View attachment 770482


----------



## Altairss (Sep 7, 2012)

Congratulations guys that is fantastic. Wonderful job!


----------



## 4goldengirls (Jun 10, 2014)

Wow!! That is wonderful. Congratulations. I just love the photos.


----------



## ArchersMom (May 22, 2013)

Congratulations! For people new to agility, what is the abbreviation for? I thought the ACH was Agility Champion?


----------



## aesthetic (Apr 23, 2015)

ArchersMom said:


> Congratulations! For people new to agility, what is the abbreviation for? I thought the ACH was Agility Champion?


I think PACH is preferred Agility Champion


----------



## ArchersMom (May 22, 2013)

aesthetic said:


> I think PACH is preferred Agility Champion


Thanks. I wasn't sure if Preferred was just an Obedience thing or not.


----------



## brianne (Feb 18, 2012)

Wow! What a wonderful accomplishment - Congratulations to you both!

And may I say that Cooper is so very handsome!!


----------



## fourlakes (Feb 16, 2013)

Big congratulations to you and Cooper!


----------



## Eclipse (Apr 21, 2014)

Yes, PACH is the Preferred championship. Congrats on your accomplishment! That is a really nice ribbon too, I love it! =D I hope someone videoed the moment for you!


----------



## CAROLINA MOM (May 12, 2009)

Congratulations to you and Cooper!


----------



## KKaren (Oct 29, 2014)

Congratulations!! So very impressive.

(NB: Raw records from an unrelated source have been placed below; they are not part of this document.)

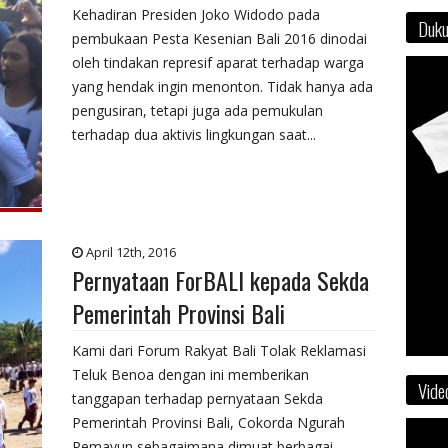
Kehadiran Presiden Joko Widodo pada
Duku
pembukaan Pesta Kesenian Bali 2016 dinodai
oleh tindakan represif aparat terhadap warga
yang hendak ingin menonton. Tidak hanya ada
pengusiran, tetapi juga ada pemukulan
terhadap dua aktivis lingkungan saat...
April 12th, 2016
Pernyataan ForBALI kepada Sekda
Pemerintah Provinsi Bali
Kami dari Forum Rakyat Bali Tolak Reklamasi
Teluk Benoa dengan ini memberikan
Vide
tanggapan terhadap pernyataan Sekda
Pemerintah Provinsi Bali, Cokorda Ngurah
Pemayun sebagaimana dimuat berbagai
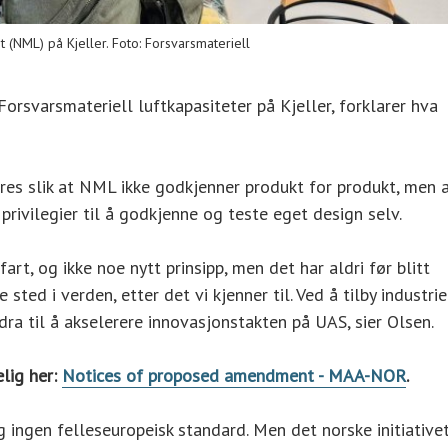
 (NML) på Kjeller. Foto: Forsvarsmateriell
orsvarsmateriell luftkapasiteter på Kjeller, forklarer hva
res slik at NML ikke godkjenner produkt for produkt, men 
rivilegier til å godkjenne og teste eget design selv.
rt, og ikke noe nytt prinsipp, men det har aldri før blitt
ed i verden, etter det vi kjenner til. Ved å tilby industrie
bidra til å akselerere innovasjonstakten på UAS, sier Olsen.
elig her:
Notices of proposed amendment - MAA-NOR
.
 ingen felleseuropeisk standard. Men det norske initiative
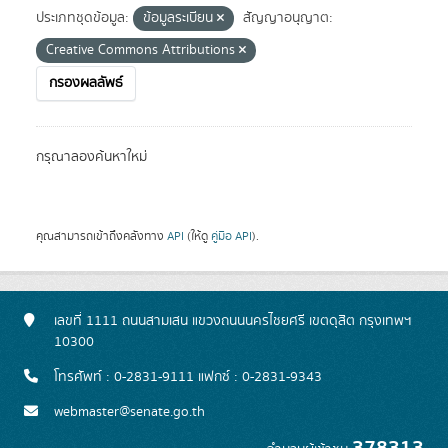
ประเภทชุดข้อมูล:
ข้อมูลระเบียน
สัญญาอนุญาต:
Creative Commons Attributions
กรองผลลัพธ์
กรุณาลองค้นหาใหม่
คุณสามารถเข้าถึงคลังทาง
API
(ให้ดู
คู่มือ API
).
เลขที่ 1111 ถนนสามเสน แขวงถนนนครไชยศรี เขตดุสิต กรุงเทพฯ
10300
โทรศัพท์ : 0-2831-9111 แฟกซ์ : 0-2831-9343
webmaster@senate.go.th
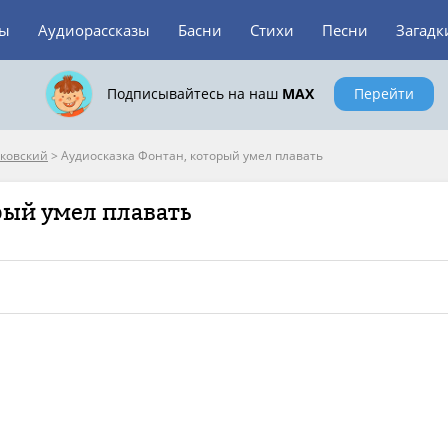
зы
Аудиорассказы
Басни
Стихи
Песни
Загадк
Подписывайтесь на наш
MAX
Перейти
ковский
>
Аудиосказка Фонтан, который умел плавать
рый умел плавать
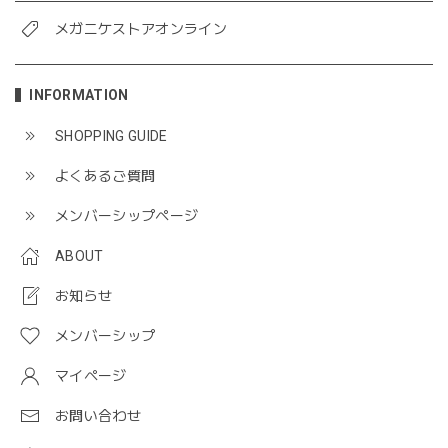
メガニケストアオンライン
INFORMATION
SHOPPING GUIDE
よくあるご質問
メンバーシップページ
ABOUT
お知らせ
メンバーシップ
マイページ
お問い合わせ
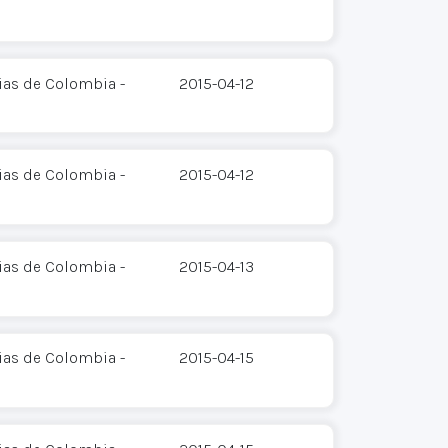
ias de Colombia -
2015-04-12
ias de Colombia -
2015-04-12
ias de Colombia -
2015-04-13
ias de Colombia -
2015-04-15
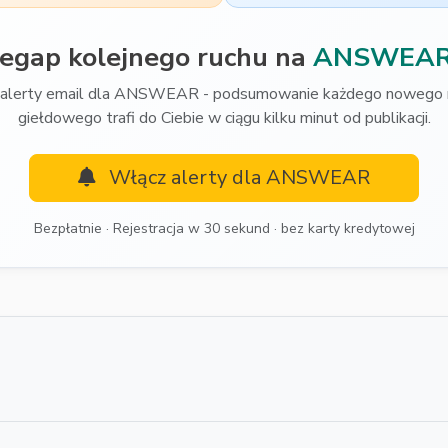
zegap kolejnego ruchu na
ANSWEA
alerty email dla ANSWEAR - podsumowanie każdego nowego 
giełdowego trafi do Ciebie w ciągu kilku minut od publikacji.
Włącz alerty dla ANSWEAR
Bezpłatnie · Rejestracja w 30 sekund · bez karty kredytowej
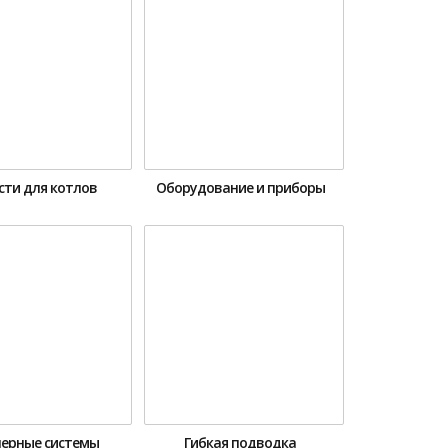
сти для котлов
Оборудование и приборы
ерные системы
Гибкая подводка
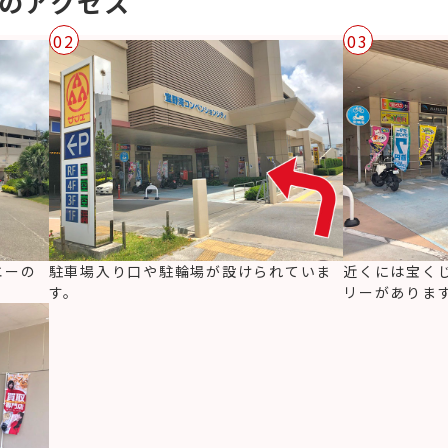
店のアクセス
02
03
エーの
駐車場入り口や駐輪場が設けられていま
近くには宝く
す。
リーがありま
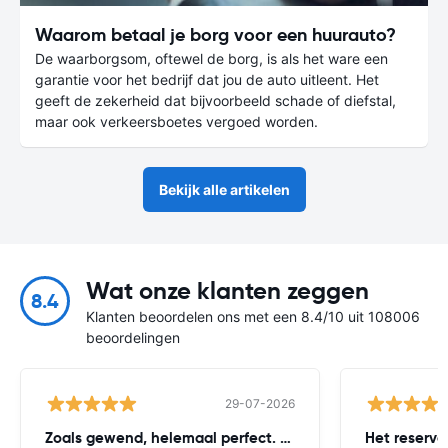
Waarom betaal je borg voor een huurauto?
De waarborgsom, oftewel de borg, is als het ware een
garantie voor het bedrijf dat jou de auto uitleent. Het
geeft de zekerheid dat bijvoorbeeld schade of diefstal,
maar ook verkeersboetes vergoed worden.
Bekijk alle artikelen
Wat onze klanten zeggen
8.4
Klanten beoordelen ons met een 8.4/10 uit 108006
beoordelingen
29-07-2026
Zoals gewend, helemaal perfect. Worry
Het reserv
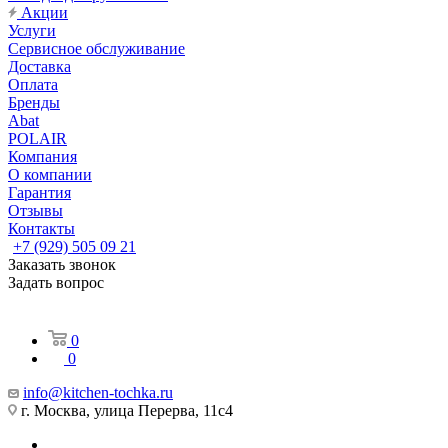
Акции
Услуги
Сервисное обслуживание
Доставка
Оплата
Бренды
Abat
POLAIR
Компания
О компании
Гарантия
Отзывы
Контакты
+7 (929) 505 09 21
Заказать звонок
Задать вопрос
0
0
info@kitchen-tochka.ru
г. Москва, улица Перерва, 11с4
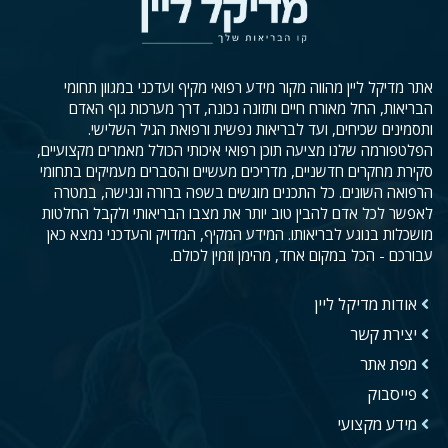
אתר מדיקל ליין מהווה מקור מידע רפואי מקיף ועדכני במגוון תחומי
הבריאות, החל מאורח חיים ותזונה נכונה, דרך מערכות גוף האדם
ותסמינים שכיחים, ועד לבריאות נפשית ורפואת הגיל השלישי.
הפלטפורמה שלנו מציעה תוכן רפואי איכותי הכולל מאמרים מקצועיים,
סקירת מחקרים חדשניים, מדריכים מעשיים והסברים מעמיקים בתחומי
הרפואה השונים. כל התכנים מוגשים בשפה ברורה ונגישה, במטרה
לאפשר לכל אדם להבין טוב יותר את מצבו הבריאותי ולקבל החלטות
מושכלות בנוגע לבריאותו. המידע המקיף, המדויק והעדכני נמצא כאן
עבורכם - הכל במקום אחד, מהימן וזמין לכולם.
אודות מדיקל ליין
יצירת קשר
מפת אתר
פייסבוק
מידע מקצועי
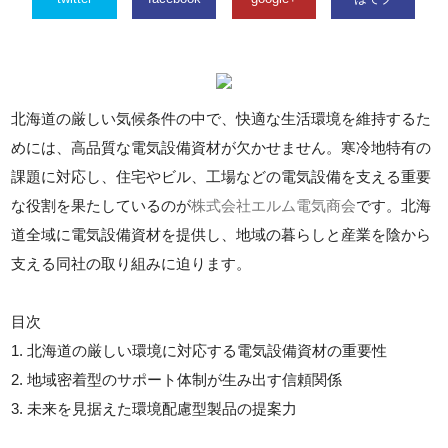
北海道の厳しい気候条件の中で、快適な生活環境を維持するた
めには、高品質な電気設備資材が欠かせません。寒冷地特有の
課題に対応し、住宅やビル、工場などの電気設備を支える重要
な役割を果たしているのが
株式会社エルム電気商会
です。北海
道全域に電気設備資材を提供し、地域の暮らしと産業を陰から
支える同社の取り組みに迫ります。
目次
1. 北海道の厳しい環境に対応する電気設備資材の重要性
2. 地域密着型のサポート体制が生み出す信頼関係
3. 未来を見据えた環境配慮型製品の提案力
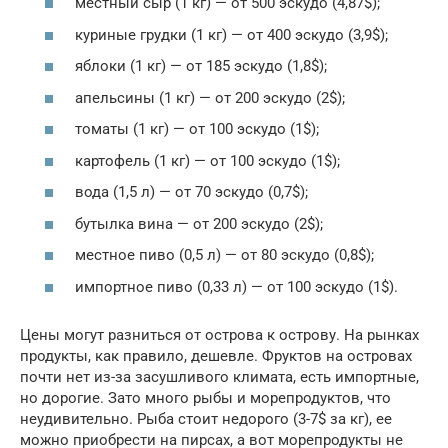
местный сыр (1 кг) — от 500 эскудо (4,87$);
куриные грудки (1 кг) — от 400 эскудо (3,9$);
яблоки (1 кг) — от 185 эскудо (1,8$);
апельсины (1 кг) — от 200 эскудо (2$);
томаты (1 кг) — от 100 эскудо (1$);
картофель (1 кг) — от 100 эскудо (1$);
вода (1,5 л) — от 70 эскудо (0,7$);
бутылка вина — от 200 эскудо (2$);
местное пиво (0,5 л) — от 80 эскудо (0,8$);
импортное пиво (0,33 л) — от 100 эскудо (1$).
Цены могут разниться от острова к острову. На рынках
продукты, как правило, дешевле. Фруктов на островах
почти нет из-за засушливого климата, есть импортные,
но дорогие. Зато много рыбы и морепродуктов, что
неудивительно. Рыба стоит недорого (3-7$ за кг), ее
можно приобрести на пирсах, а вот морепродукты не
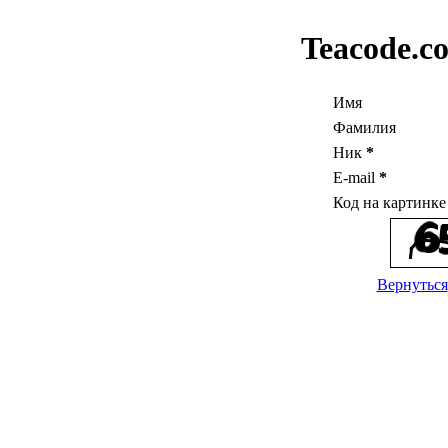
Teacode.c
Имя
Фамилия
Ник
*
E-mail
*
Код на картинк
Вернуться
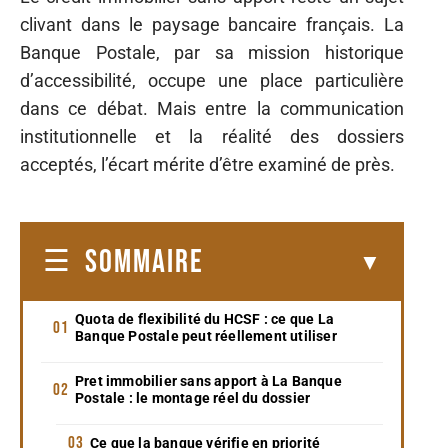
clivant dans le paysage bancaire français. La
Banque Postale, par sa mission historique
d’accessibilité, occupe une place particulière
dans ce débat. Mais entre la communication
institutionnelle et la réalité des dossiers
acceptés, l’écart mérite d’être examiné de près.
SOMMAIRE
Quota de flexibilité du HCSF : ce que La
Banque Postale peut réellement utiliser
Pret immobilier sans apport à La Banque
Postale : le montage réel du dossier
Ce que la banque vérifie en priorité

What a great accomplishment


----------



## Neeko13 (Jul 10, 2010)

Way to go Cooper and Rita!!! The dynamic duo....


----------



## hotel4dogs (Sep 29, 2008)

Way to go!


----------



## LynnC (Nov 14, 2015)

Congratulations to both of you!


----------



## AmberSunrise (Apr 1, 2009)

Just seeing this, but wanted to post

WOOHOOO  Congratulations !


----------



## MaureenM (Sep 20, 2011)

Wow! That's awesome! Congratulations to you both!


----------



## Rundlemtn (Jan 16, 2015)

Congratulations! How exciting for you both!


----------



## ceegee (Mar 26, 2015)

Congratulations!


----------



## Neeko13 (Jul 10, 2010)

Congrats again.....Neeko wants to know if Cooper needs help carrying around that awesome ribbon?????:wink2::wink2::wink2::wink2:


----------